:: Your instructions ::
The expected output is the full data, repeated exactly, without pictures.

• • • •

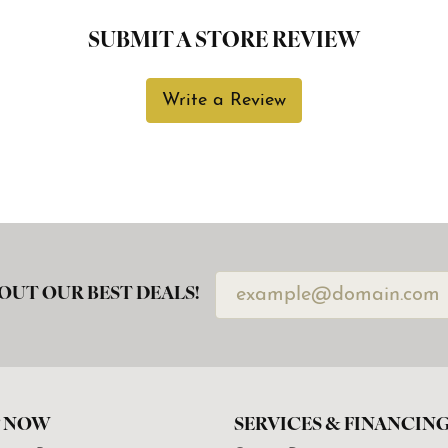
SUBMIT A STORE REVIEW
Write a Review
OUT OUR BEST DEALS!
 NOW
SERVICES & FINANCIN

• • • •

:: Exercise result ::
SUBMIT A STORE REVIEW
Write a Review
OUT OUR BEST DEALS!
 NOW
SERVICES & FINANCIN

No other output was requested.